Perhaps recalling his Kytherian roots, for Kythera is an island made for walkers, Jack Lewis, when interviewed in Melbourne prior to a big race, expressed an uncomplicated view on long distance walking and running which evidently flowed over in to his outlook on life generally:

“When you are fit you are happy. When you are happy you are good. You don’t want to do anything mean. I will be glad to get back to the hills. I do not like the air down here. Sometimes I live weeks by myself in the bush, but I do not mind that. I exercise just the same, and it is fine to be swinging along through the bush with the big gum trees overhead. Doesn’t matter whether you have money or not. You have health and the joy of life. That is everything.”

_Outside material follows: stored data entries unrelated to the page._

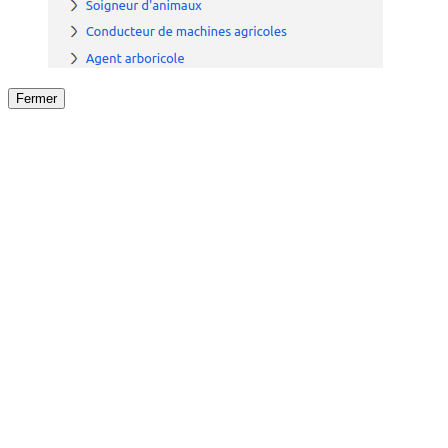
Fermer
Fermer
le détail de l'offre
/
Offre
sur
Offre précéden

Ioannis Gerakitis (aka Jack Lewis) was a legendary runner who deserved to go and almost got to the Olympic Games. He was also a great human being – the pride of Kythera - who touched the lives of all those who knew him.


George Vardas





Note: The writer wishes to acknowledge the invaluable assistance and research efforts of Tas Psarakis and Petro Cassimaty of the Australian Hellenic Historical Society (“AHHS”). The numerous newspaper clippings and other archival material provided by the AHHS were obtained from Betty Comino whose assistance is also gratefully acknowledged. A summary of Jack Lewis’ exploits is also contained in Vol. 1 of Hugh Gilchrest’s excellent work, Australians and Greeks (1992, Halstead Press) at page 260.